A recent study by the University of Arizona demonstrates that pain relief caused by the SARS-CoV-2 virus could explain the size of asymptomatic groups. The CDC says that roughly half of those infected are asymptomatic. The discovery could eventually also be used to treat opioid addiction.
In light of 210,000 dead and 7 million infected Americans, researchers have been trying to understand why the virus has spread so rapidly and why transmission often goes ‘undetected.’ A recent study at the University of Arizona has an explanation.
Inexplicably, the SARS-CoV-2, the virus that causes COVID-19, has the ability to actually relieve pain, says scientists at the UA Health Sciences.
The Centers for Disease Control and Prevention approximates that roughly 50% infected with the virus will be asymptomatic. Inability to easily understand who has the virus increases transmission as those infected, who do not know it, often fail to take measures to limit the spread.
The UA College of Medicine has made a key discovery which explains this unwitting transmission. A UA College of Medicine team led by professor Rajesh Khanna found that the SARS-CoV-2 virus “binds to the neuropilin-1 receptor to induce analgesia, or the inability to feel pain.”

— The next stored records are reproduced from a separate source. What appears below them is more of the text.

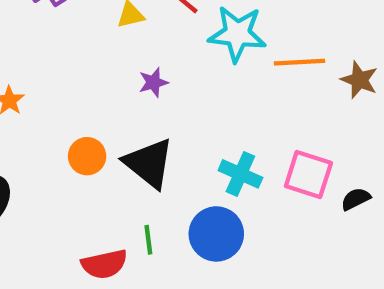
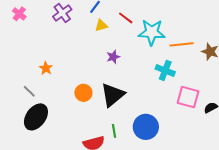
black triangle: (149, 163) -> (113, 95), turned 44
cyan cross: (240, 174) -> (165, 70), moved

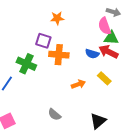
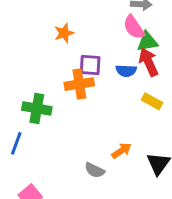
purple square: (43, 41) -> (90, 65), moved
red arrow: (109, 52) -> (149, 62), turned 54
orange arrow: (78, 84) -> (122, 151), moved

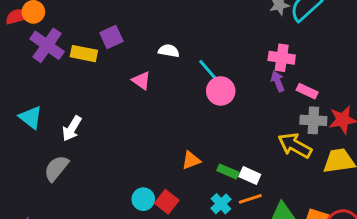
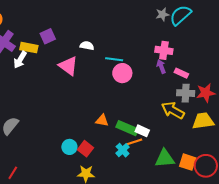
cyan line: (209, 71) -> (114, 59), turned -42
pink triangle: (141, 81) -> (68, 66), size x1.5
white arrow: (72, 128) -> (20, 60), moved
orange triangle: (191, 160) -> (102, 120), turned 32
green rectangle: (228, 171) -> (127, 128), size x1.5
orange line: (250, 199) -> (134, 142), moved

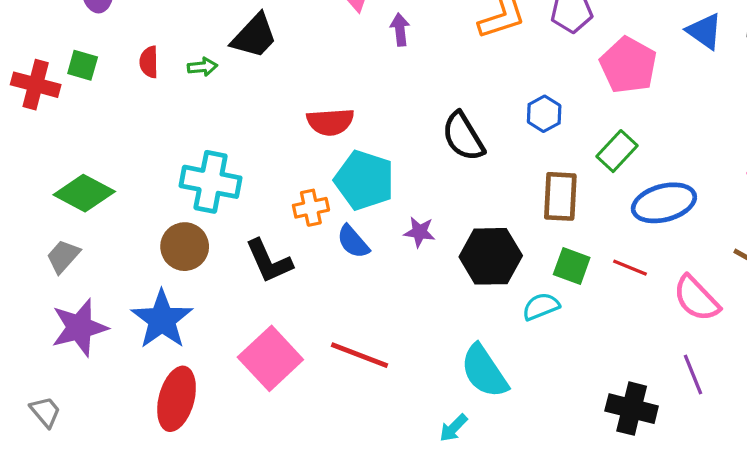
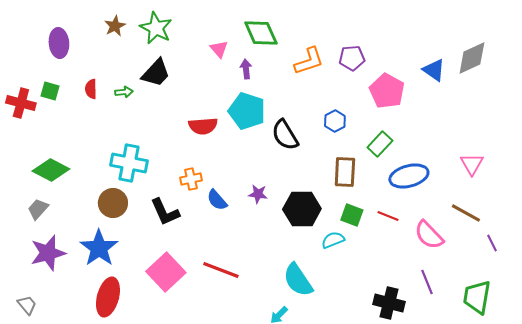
cyan pentagon: (364, 180) -> (247, 111), moved

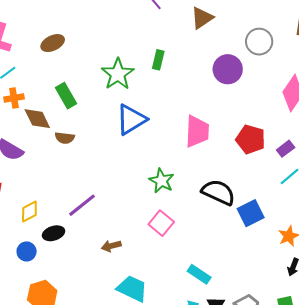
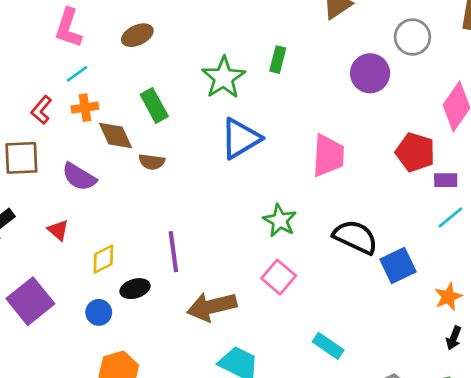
red pentagon: (251, 139) -> (415, 152), moved
purple rectangle: (286, 149) -> (446, 180), turned 36
purple line: (82, 205) -> (173, 252), turned -60
brown arrow: (111, 246) -> (212, 307), size x1.8

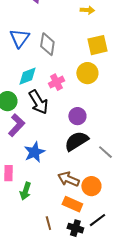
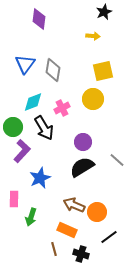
gray line: (105, 152) -> (117, 160), moved
orange rectangle: (72, 204) -> (67, 230), moved
black line: (97, 220) -> (109, 237), moved

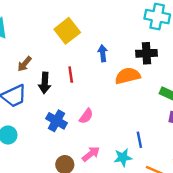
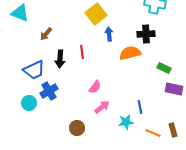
yellow square: (67, 31) -> (96, 14), moved
brown arrow: (25, 64) -> (46, 34), moved
blue cross: (57, 121) -> (49, 91), moved, turned 30
pink arrow: (91, 154) -> (102, 107), moved

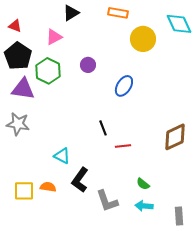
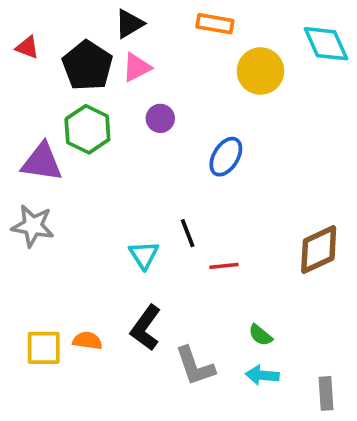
pink triangle: (54, 37) -> (137, 67), moved
black pentagon: (18, 56) -> (87, 66), moved
cyan triangle: (62, 156) -> (144, 255), moved, turned 30

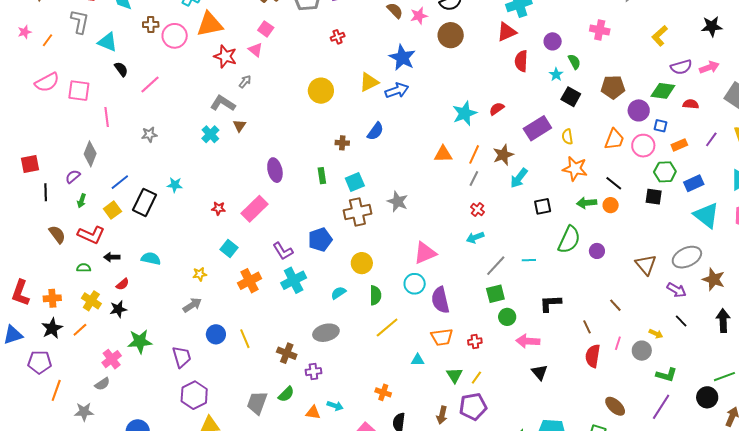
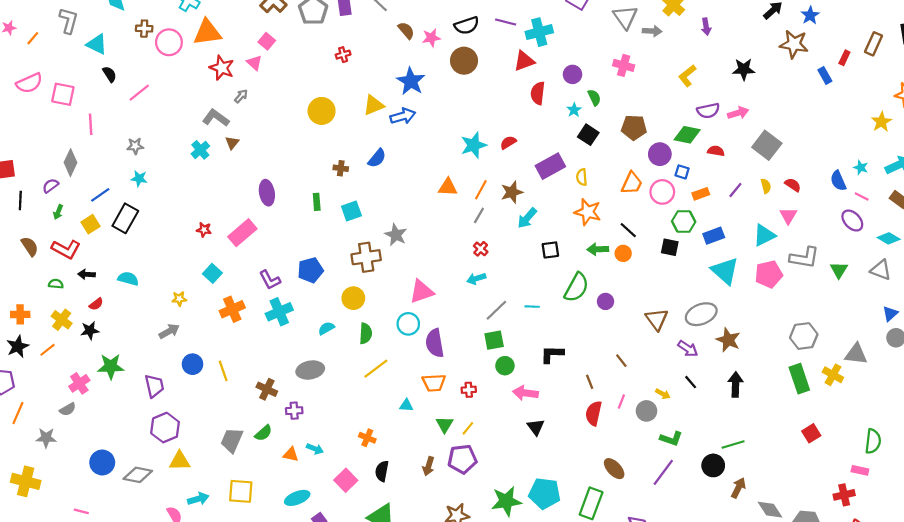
cyan star: (175, 185) -> (139, 179), moved
brown cross: (357, 212) -> (366, 257), moved

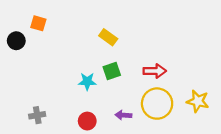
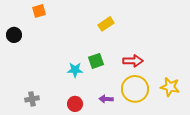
orange square: (38, 23) -> (39, 11), moved, turned -32
yellow rectangle: (108, 37) -> (106, 24), moved, turned -70

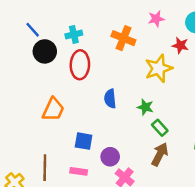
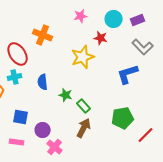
cyan cross: (74, 34) -> (15, 77), moved
orange cross: (123, 38) -> (43, 35), moved
red ellipse: (80, 65) -> (18, 54), turned -35
green star: (145, 107) -> (66, 95), moved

“It made a lot of sense to me that perhaps the reason for the unrelenting spread of COVID-19 is that in the early stages, you’re walking around all fine as if nothing is wrong because your pain has been suppressed,” Professor Khanna noted in a press release. “You have the virus, but you don’t feel bad because your pain is gone. If we can prove that this pain relief is what is causing COVID-19 to spread further, that’s of enormous value.”
According to the UA’s publication Daily Wildcat, “Normally, when a protein named vascular endothelial growth factor-A binds to the neuropilin receptor, a cascade pathway that leads to the feeling of pain ensues. However, the binding of the SARS-CoV-2 virus to this receptor leads to a reversal of the typical pathway, causing the inability to feel pain.”
Simply said, those who are infected yet asymptomatic do not manifest the pain typically associated with symptoms, such as a fever, cough or sore throat. This clever characteristic of the virus allows maximum transmission. However, there is an unexpected upside to this discovery. Khanna intimates that the virus’ binding process that creates an analgesic effect could be used to battle opioid addiction.
“We are moving forward with designing small molecules against neuropilin, particularly natural compounds, that could be important for pain relief,” Khanna said. “We have a pandemic, and we have an opioid epidemic. They’re colliding. Our findings have massive implications for both. SARS-CoV-2 is teaching us about viral spread, but COVID-19 has us also looking at neuropilin as a new non-opioid method to fight the opioid epidemic.”